Although the packing interpretation is discussed in most of the essays in this volume, none of the authors rises to its defense. In their introduction, Brown and Chiek, however, raise what seems to me to be a puzzling objection to the packing interpretation, an objection that draws on Brown's essay. Brown argues that "any possible world, were it instantiated, would give rise to a well-founded plenum, that is, a phenomenal world, in which all spaces are filled with well-founded bodies" (201). In their introduction, Brown and Chiek suggest that the same conclusion should apply mutatis mutandis to corporeal substance worlds. Any possible corporeal substance world, by their lights, would have to be a material plenum. So far, so good. But then they suggest that their conclusion, combined with "Leibniz's assumption that matter is infinitely divided," entails that all corporeal substance worlds must be equally dense with perfection since "every possible world would have an unbounded perfection density" (14). But it is hard to see how this follows from their premises. Take a cubic meter of some possible world. Let it be a plenum. Let it be infinitely divided. Must it have an unbounded perfection density? Not obviously.
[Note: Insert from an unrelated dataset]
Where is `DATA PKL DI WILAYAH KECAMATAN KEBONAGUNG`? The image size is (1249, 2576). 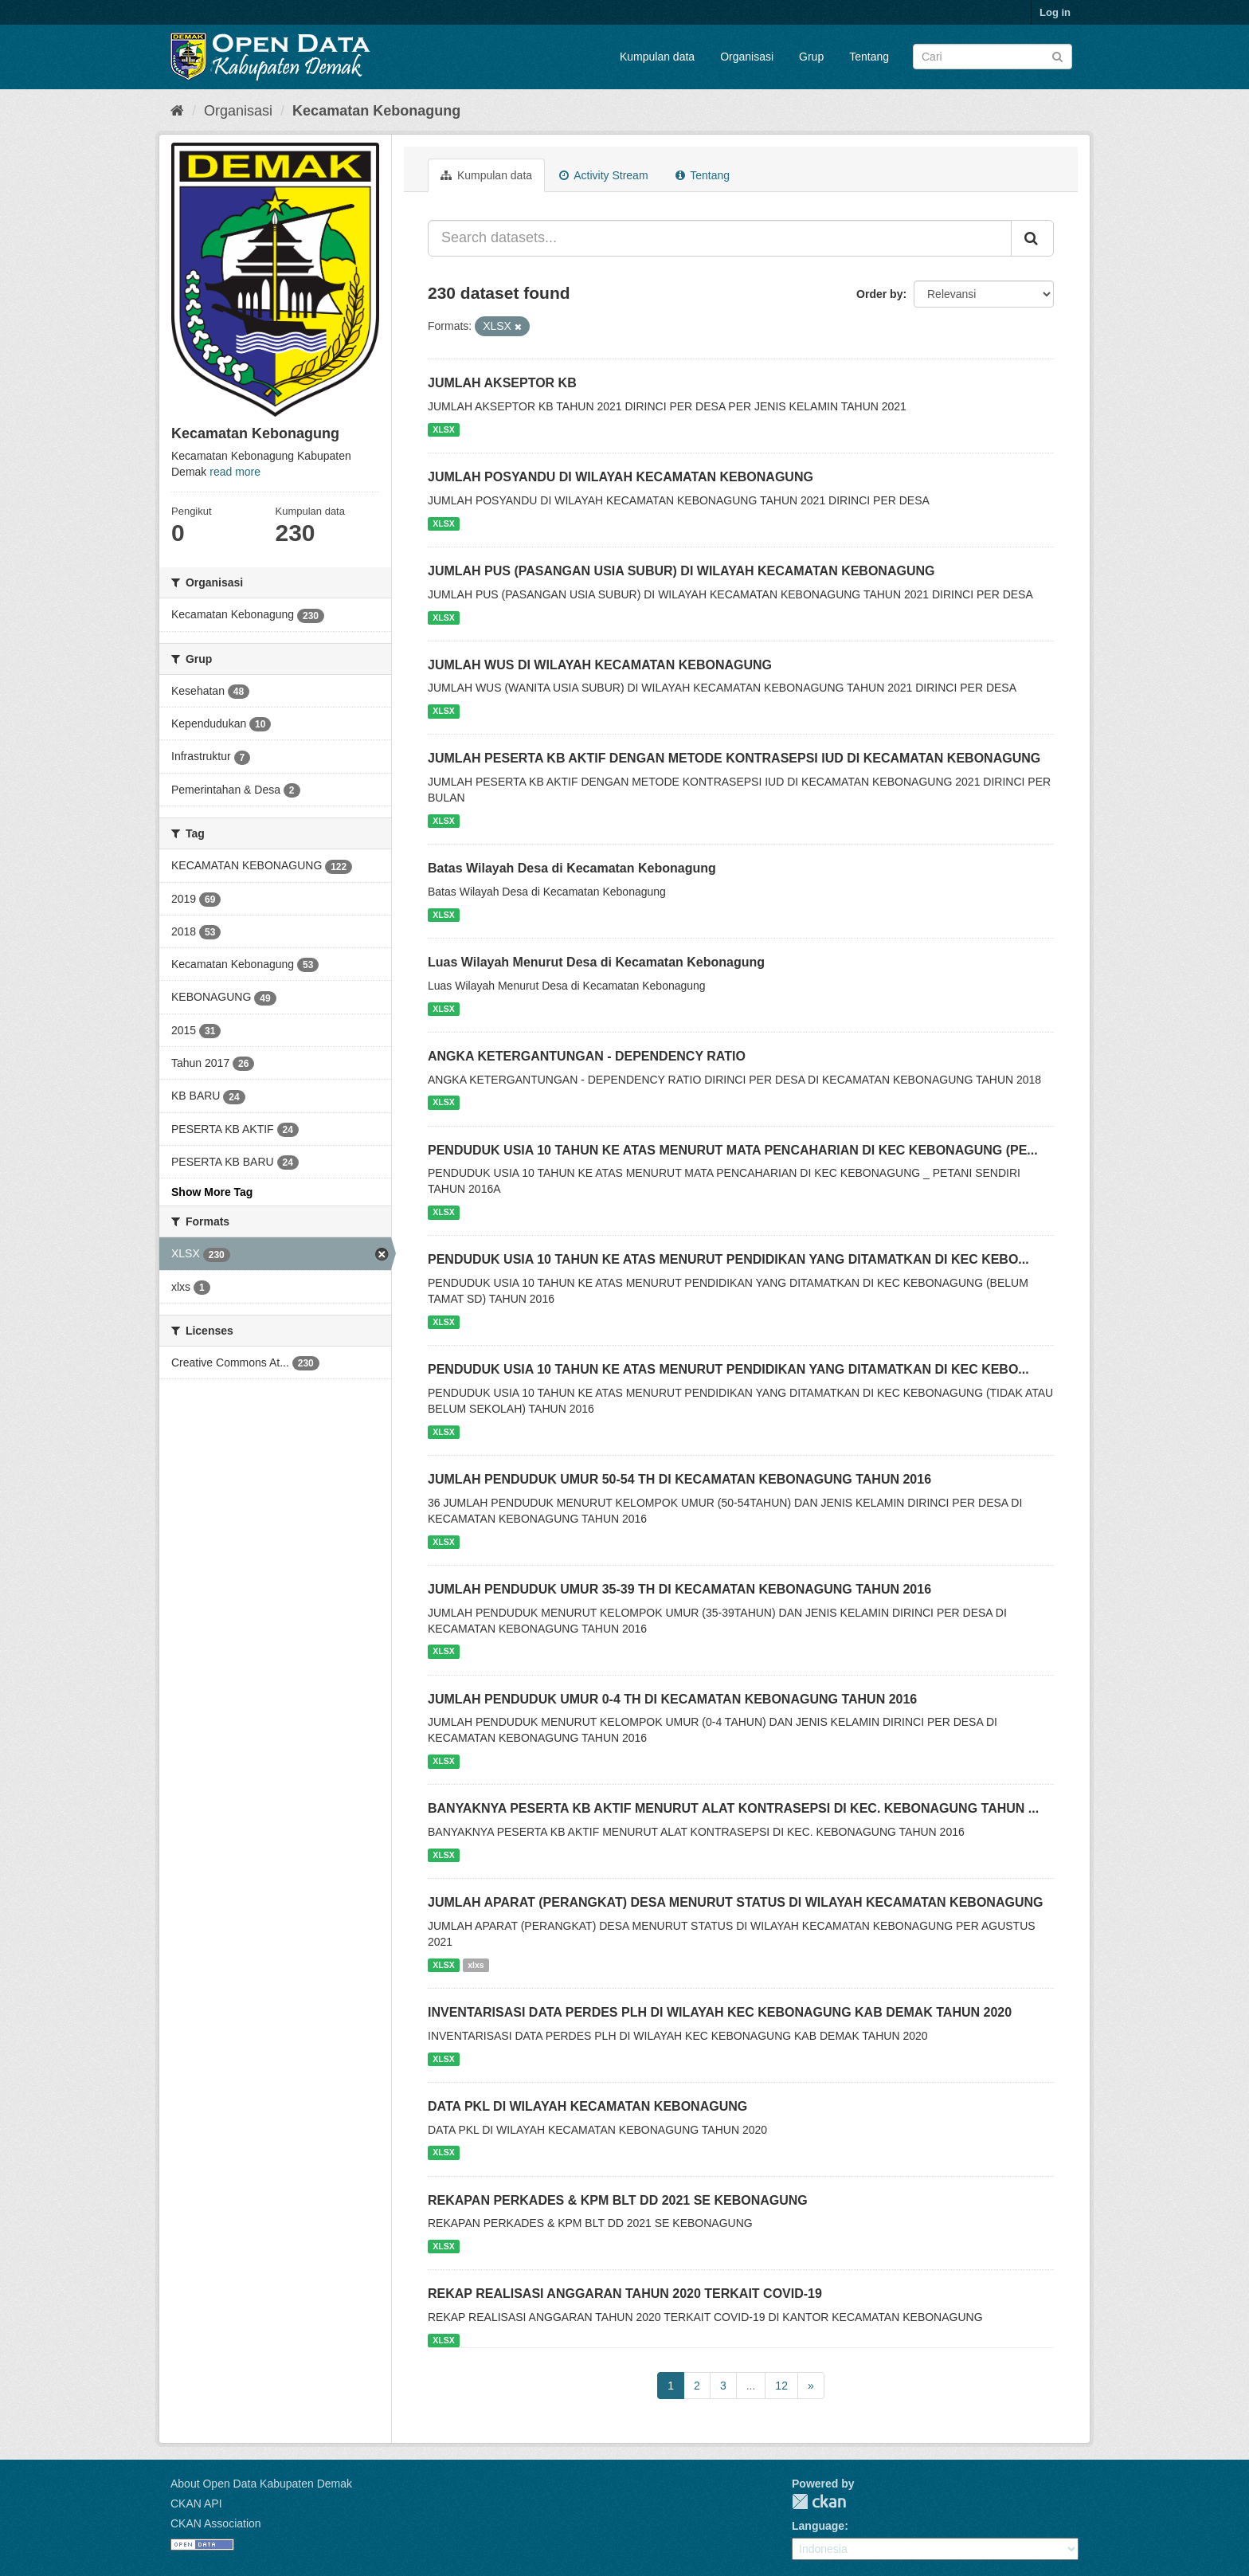 DATA PKL DI WILAYAH KECAMATAN KEBONAGUNG is located at coordinates (587, 2106).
For suppose that it is infinitely divided into parts following the convergent series 1/2, 1/4, 1/8, 1/16, etc. Why couldn't the region be a plenum, be infinitely divided and yet its perfection be bounded like the convergent series itself? There may, indeed, be deep difficulties for the packing interpretation lurking in Leibniz's commitments to plenum worlds and infinite divisibility. If there are, however, uncovering them will, it seems, require more steps than Brown and Chiek's quick argument suggests.

The articles in this volume are uniformly of high quality with a welcome mixture of well-established scholars and new lights to the field. The introduction by Brown and Chiek provides a clear overview of the issues as well as the contents of the articles. This volume will be essential reading for those interested in the topic of compossibility and will be a welcome supplement to anyone interested in Leibniz's metaphysics. It is an excellent collection and a worthy testament to the subtlety of Leibniz's views on compossibility.

References to Leibniz's Works

A = Sämtliche Schriften und Briefe. Deutsche Akademie der Wissenschaften zu Berlin, eds. (Akademie-Verlag, 1923-). Reference is to series, volume, and page.

AG = Philosophical Essays, R. Ariew and D. Garber, eds. and trans. (Hackett, 1989).

L = L. E. Loemker, ed. and trans., Philosophical Papers and Letters 2nd edition (Reidel, 1969)

LDB = The Leibniz-Des Bosses Correspondence, Brandon C. Look and Donald Rutherford, ed. and trans. (Yale University Press, 2007). Reference is to original language page.

G = Die Philosophische Schriften von Gottfried Wilhelm Leibniz, G C. I. Gerhardt, ed., (Weidmann, 1875-90; repr. Hildesheim: Olms, 1960). Reference is to volume and page.